In 2010, she recorded her first recital for violin and piano with Itamar Golan, issued by Decca the next year. She chose a French repertoire, exposing her wonderful sophisticated sound. In addition to Debussy's and Ravel's sonatas for violin and piano and other pieces from the French 20th century, she recorded some pieces by Richard Dubugon, who composed them for Jansen.

In 2012, Jansen recorded an album dedicated to Prokofiev, combining chamber music and concert music. With the London Philharmonic Orchestra conducted by Vladimir Jurowski, she played Prokofiev's concerto for violin and orchestra no. 2; with her colleague Boris Brovtsyn, she played the sonata for two violins in C major; finally, with Itamar Golan at piano, Jansen recorded the violin sonata in F minor.
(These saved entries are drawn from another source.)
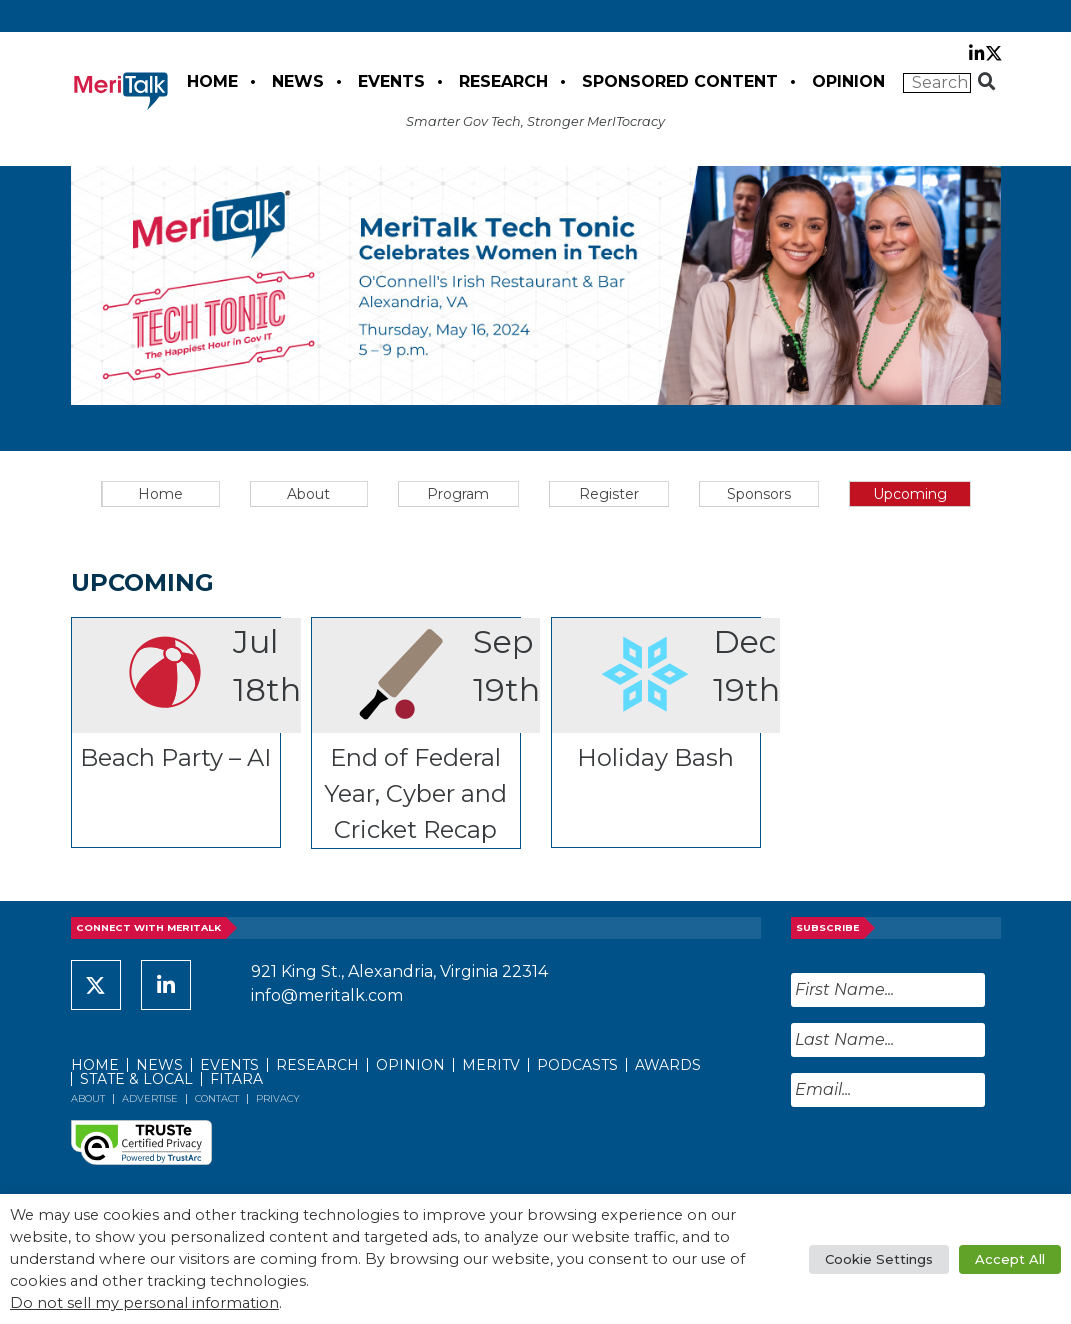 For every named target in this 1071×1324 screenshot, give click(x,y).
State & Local (136, 1079)
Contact (217, 1098)
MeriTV (491, 1065)
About (308, 494)
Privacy (278, 1098)
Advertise (150, 1098)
Jansen also recorded an album of chamber music with the violinist Boris Brovtsyn, the violists Amihai Grosz and Maxim Rysanov, the cellists Torleif Thedéen and Jens Peter Maintz. The album contains Verklärte Nacht by Schoenberg in its original version, for string sextet, and the string quintet in C major by Schubert. The album was issued by Decca on 1 April 2013.
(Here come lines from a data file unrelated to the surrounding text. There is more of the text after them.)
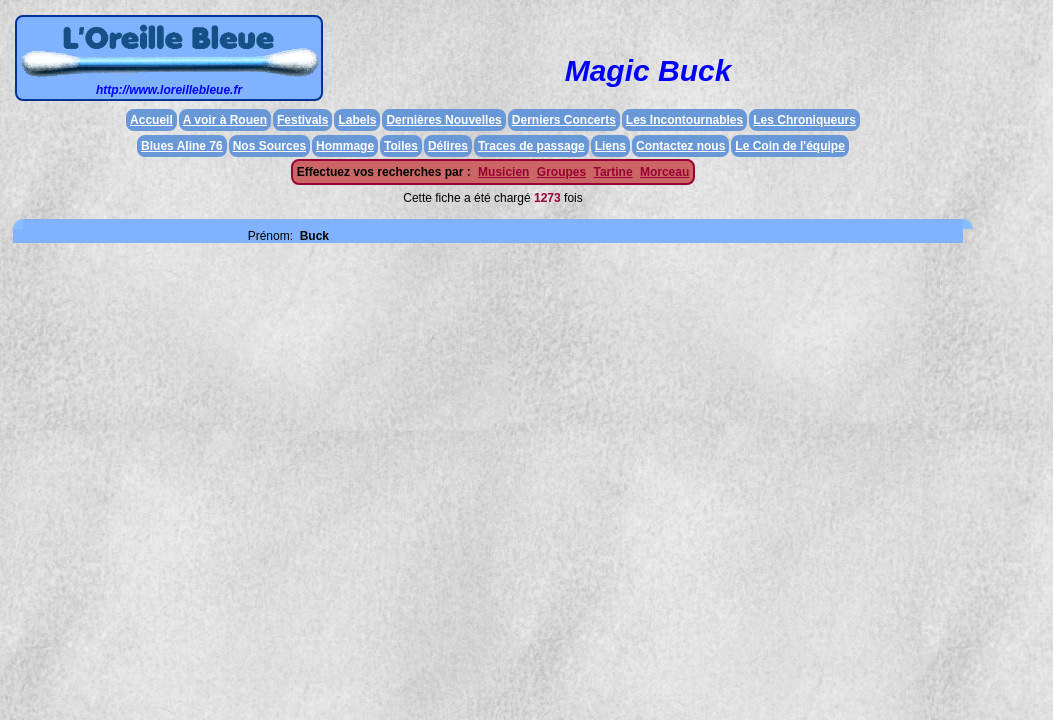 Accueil (151, 120)
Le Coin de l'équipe (790, 146)
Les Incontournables (684, 120)
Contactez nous (680, 146)
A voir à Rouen (225, 120)
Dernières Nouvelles (443, 120)
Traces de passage (531, 146)
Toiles (401, 146)
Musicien (503, 172)
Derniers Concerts (564, 120)
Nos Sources (269, 146)
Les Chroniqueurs (804, 120)
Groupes (561, 172)
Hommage (345, 146)
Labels (357, 120)
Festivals (302, 120)
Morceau (664, 172)
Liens (610, 146)
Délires (448, 146)
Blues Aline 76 (182, 146)
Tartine (612, 172) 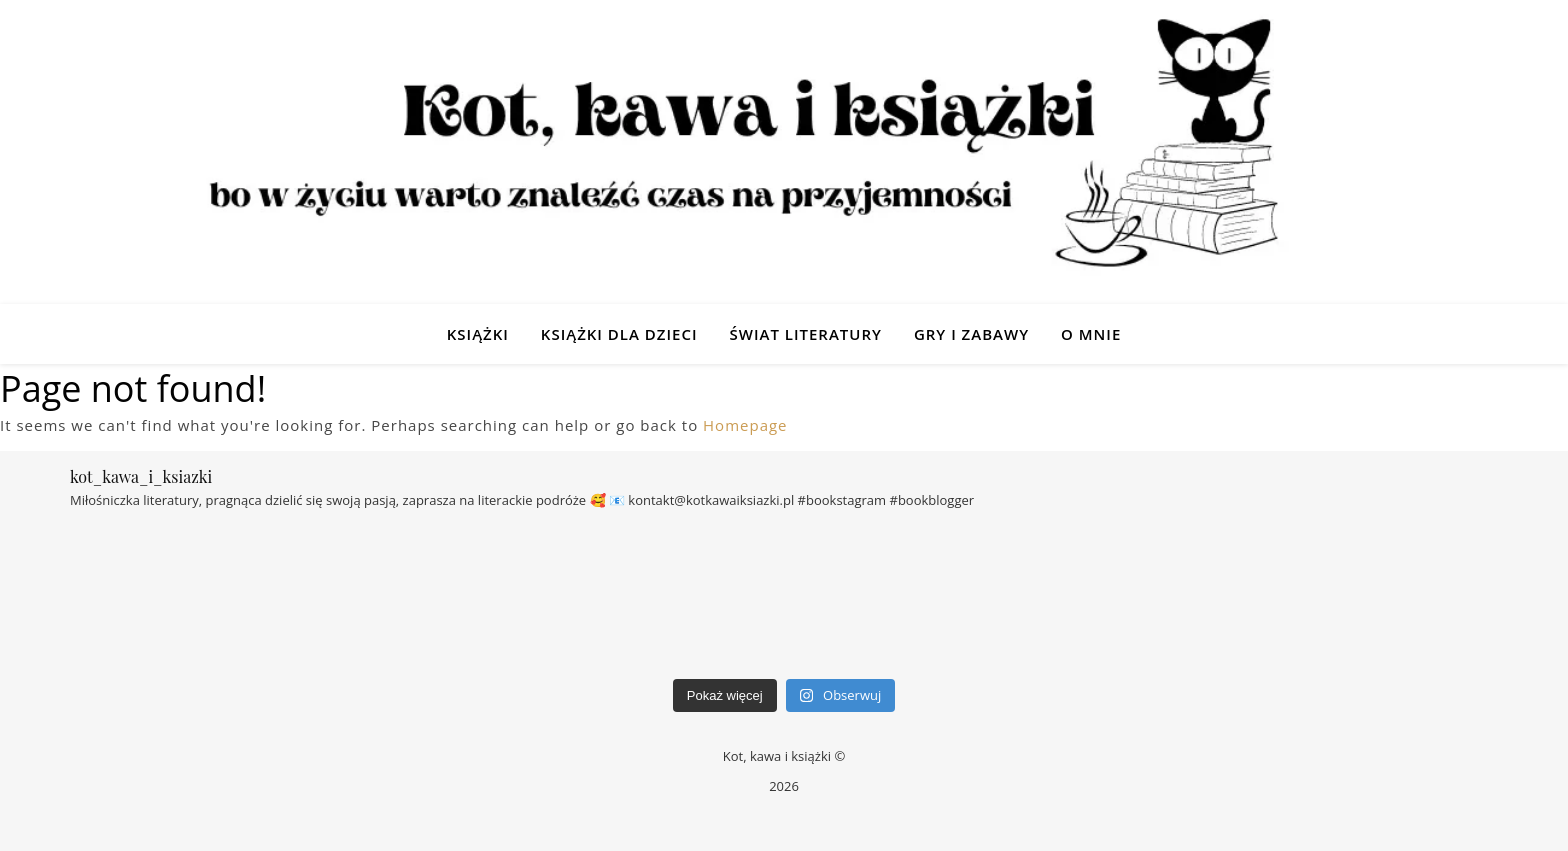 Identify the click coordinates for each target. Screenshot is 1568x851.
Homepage (745, 425)
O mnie (1091, 334)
In June 2013, Jansen recorded her second album devoted to Bach. She recorded Bach's concertos for violin in A minor and in E major with a small ensemble with players chosen by herself (strings: Boris Brovtsyn, Cindy Albracht, Fredrik Paulsson, Julia-Maria Kretz, Tijmen Huisingh, Monika Urbonaite, Nimrod Guez, Pauline Sachse, Maarten Jansen, Rick Stotijn; harpsichord: Jan Jansen) and the concerto for violin and oboe with the soloist Ramón Ortega Quero. She added two sonatas for violin and harpsichord, recorded with her father Jan Jansen, the 3rd in E major and the 4th in C minor.